Article 5 para. 3 (Art. 5-3) provides that:
3. Everyone arrested or detained in accordance with the
provisions of paragraph 1(c) of this Article shall be
brought promptly before a judge or other officer authorised
by law to exercise judicial power and shall be entitled to
trial within a reasonable time or to release pending trial.
Release may be conditioned by guarantees to appear for
trial.
Article 5 para. 5 (Art. 5-5) provides that:
5. Everyone who has been the victim of arrest or
detention in contravention of the provisions of this Article
shall have an enforceable right to compensation.

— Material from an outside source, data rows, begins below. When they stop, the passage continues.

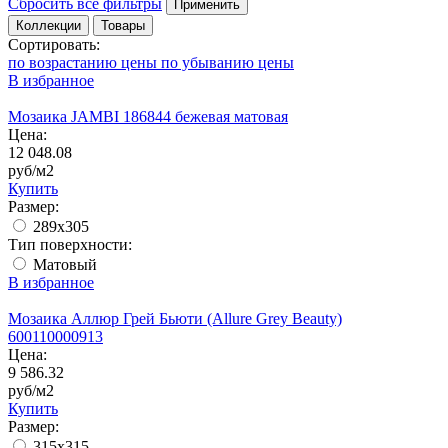
Сбросить все фильтры
Применить
Коллекции
Товары
Сортировать:
по возрастанию цены
по убыванию цены
В избранное
Мозаика JAMBI 186844 бежевая матовая
Цена:
12 048.08
руб/м2
Купить
Размер:
289х305
Тип поверхности:
Матовый
В избранное
Мозаика Аллюр Грей Бьюти (Allure Grey Beauty)
600110000913
Цена:
9 586.32
руб/м2
Купить
Размер:
315x315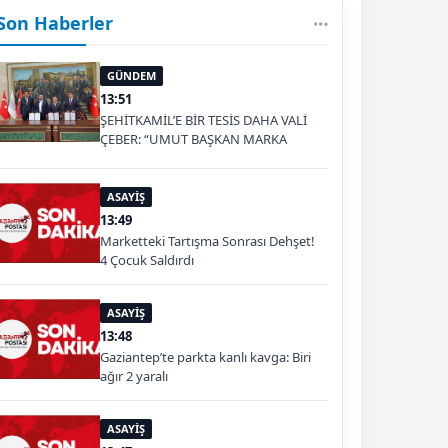
Son Haberler
GÜNDEM
13:51
ŞEHİTKAMİL’E BİR TESİS DAHA VALİ
ÇEBER: “UMUT BAŞKAN MARKA
OLDU”
ASAYİŞ
13:49
Marketteki Tartışma Sonrası Dehşet!
4 Çocuk Saldırdı
ASAYİŞ
13:48
Gaziantep’te parkta kanlı kavga: Biri
ağır 2 yaralı
ASAYİŞ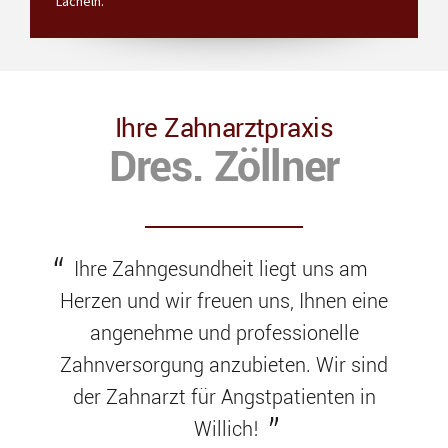
Lächeln.
Ihre Zahnarztpraxis
Dres. Zöllner
Ihre Zahngesundheit liegt uns am
Herzen und wir freuen uns, Ihnen eine
angenehme und professionelle
Zahnversorgung anzubieten. Wir sind
der Zahnarzt für Angstpatienten in
Willich!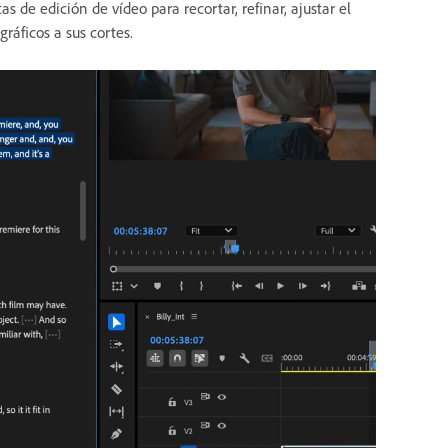
 de edición de vídeo para recortar, refinar, ajustar el
gráficos a sus cortes.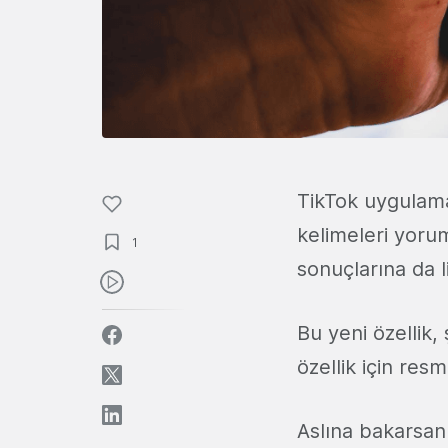
TikTok uygulama 
kelimeleri yoru
1
sonuçlarına da l
Bu yeni özellik, 
özellik için res
Aslına bakarsan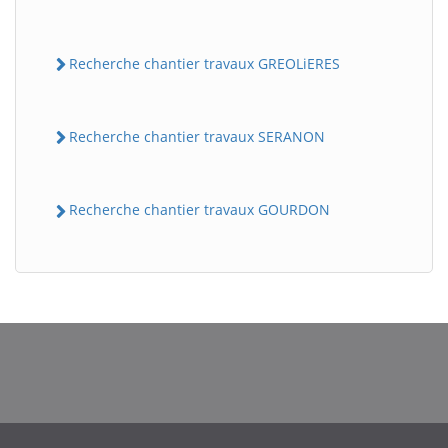
Recherche chantier travaux GREOLiERES
Recherche chantier travaux SERANON
Recherche chantier travaux GOURDON
BatiWebPro
B
Assistant en ligne
B
BatiWebPro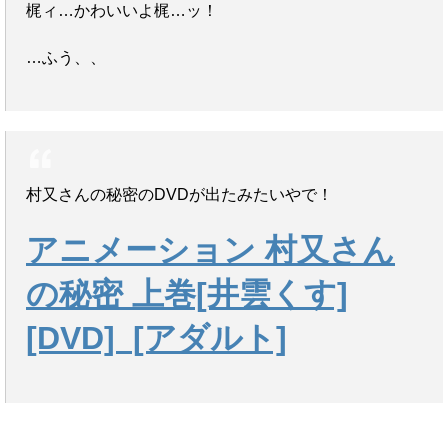
梶ィ…かわいいよ梶…ッ！
…ふう、、
村又さんの秘密のDVDが出たみたいやで！
アニメーション 村又さん
の秘密 上巻[井雲くす]
[DVD]
[アダルト]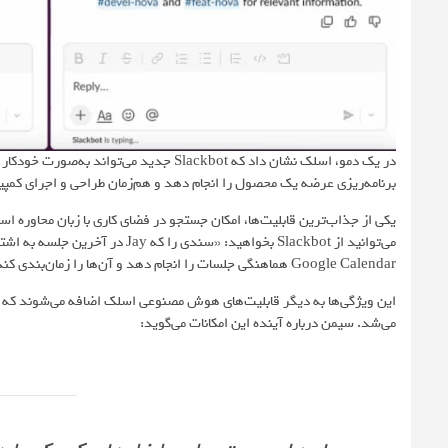
در یک دمو، اسلک نشان داد که Slackbot جدید 
برنامه‌ریزی عرضه یک محصول را انجام دهد و هم‌زمان طراحی و اجرای کمپین
یکی از جذاب‌ترین قابلیت‌ها، امکان جستجو در فضای کاری با زبان محاوره اس
Google Calendar هماهنگی جلسات را انجام دهد و آن‌ها را زمان‌بندی کند.
این ویژگی‌ها به دیگر قابلیت‌های هوش مصنوعی اسلک اضافه می‌شوند که 
می‌شد. سیمن درباره آینده این امکانات می‌گوید: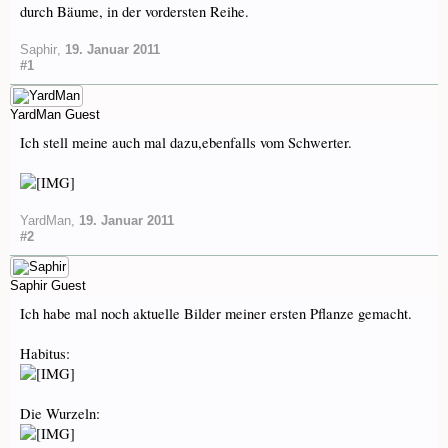
durch Bäume, in der vordersten Reihe.
Saphir
,
19. Januar 2011
#1
YardMan
Guest
Ich stell meine auch mal dazu,ebenfalls vom Schwerter.
YardMan
,
19. Januar 2011
#2
Saphir
Guest
Ich habe mal noch aktuelle Bilder meiner ersten Pflanze gemacht.
Habitus:
Die Wurzeln: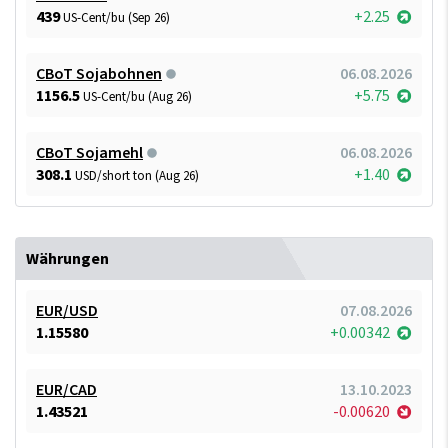
439
+2.25
US-Cent/bu (Sep 26)
CBoT Sojabohnen
06.08.2026
1156.5
+5.75
US-Cent/bu (Aug 26)
CBoT Sojamehl
06.08.2026
308.1
+1.40
USD/short ton (Aug 26)
Währungen
EUR/USD
07.08.2026
1.15580
+0.00342
EUR/CAD
13.10.2023
1.43521
-0.00620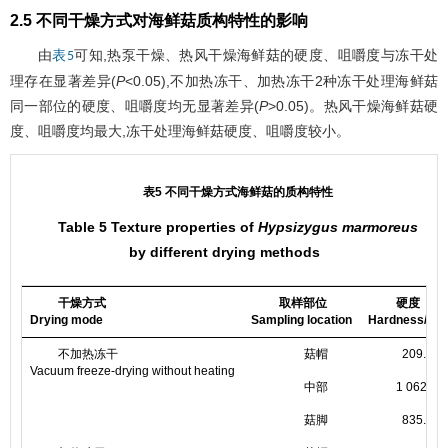
2.5 不同干燥方式对海鲜菇质构特性的影响
由
可知,热泵干燥、热风干燥海鲜菇的硬度、咀嚼度与冻干处
表5
理存在显著差异(
P
<0.05),不加热冻干、加热冻干2种冻干处理海鲜菇
同一部位的硬度、咀嚼度均无显著差异(
P
>0.05)。热风干燥海鲜菇硬
度、咀嚼度均最大,冻干处理海鲜菇硬度、咀嚼度较小。
表5 不同干燥方式海鲜菇的质构特性
Table 5 Texture properties of
Hypsizygus marmoreus
by different drying methods
干燥方式
取样部位
硬度
Drying mode
Sampling location
Hardness/g
不加热冻干
菇帽
209.94±
Vacuum freeze-drying without heating
中部
1 062.30
菇脚
835.37±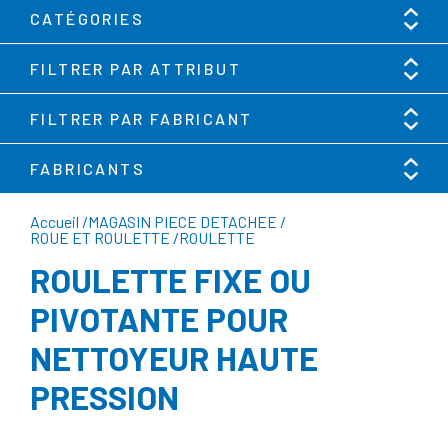
CATÉGORIES
FILTRER PAR ATTRIBUT
FILTRER PAR FABRICANT
FABRICANTS
Accueil
/
MAGASIN PIECE DETACHEE
/
ROUE ET ROULETTE
/
ROULETTE
ROULETTE FIXE OU
PIVOTANTE POUR
NETTOYEUR HAUTE
PRESSION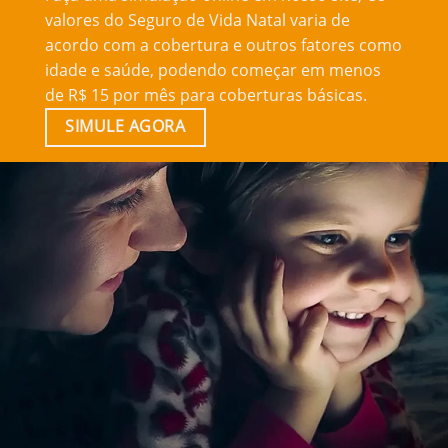
valores do Seguro de Vida Natal varia de
acordo com a cobertura e outros fatores como
idade e saúde, podendo começar em menos
de R$ 15 por mês para coberturas básicas.
SIMULE AGORA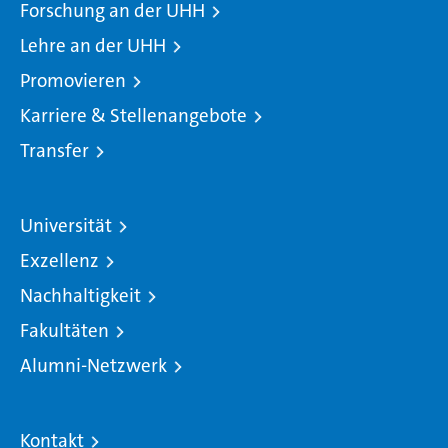
Forschung an der UHH
Lehre an der UHH
Promovieren
Karriere & Stellenangebote
Transfer
Universität
Exzellenz
Nachhaltigkeit
Fakultäten
Alumni-Netzwerk
Kontakt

The respondent Government does not dispute the fact that the
applicant was not brought promptly before a judicial officer and,
consequently, that Article 5 para. 3 (Art. 5-3) of the Convention was not
respected. It is submitted, however, that the compensation awarded by
the Court-Martial offers an adequate redress of the violation of the
Convention.
The Commission recalls that Article 25 (Art. 25) of the Convention
provides that the Commission may only receive petitions from persons,
non-governmental organisations or groups of individual "claiming to be
the victim of a violation by one of the High Contracting parties of the
rights set forth in (the) Convention". It therefore falls to the
Commission to determine whether, in the present case, the applicant may
claim to be a victim of a violation of the Convention within the
meaning of Article 25 (Art. 25).
The Commission notes that the applicant did not suffer any
material damage and received, for the moral damage, a compensation for
detention without reasonable suspicion. However, the Court-Martial
did not award him a specific compensation for the fact that he had
been detained in violation of Article 5 para. 3 (Art. 5-3) of the
Convention. It is true that the amount of the compensation awarded to
the applicant was four times higher than the usual amount. It
nevertheless clearly appears from the text of the incriminated
judgment that this amount cannot be considered as having been allowed
with a view to compensating the specific damage caused by an unlawful
detention.
The Commission therefore considers that the applicant may
claim to be a victim of the alleged violation of the Convention. After
having made a preliminary examination of the applicant's complaint, it
finds that it cannot be declared manifestly ill-founded. No other
ground for inadmissibility having been established, the application
must, therefore, be declared admissible.
For these reasons, the Commission, by a majority
DECLARES THE APPLICATION ADMISSIBLE.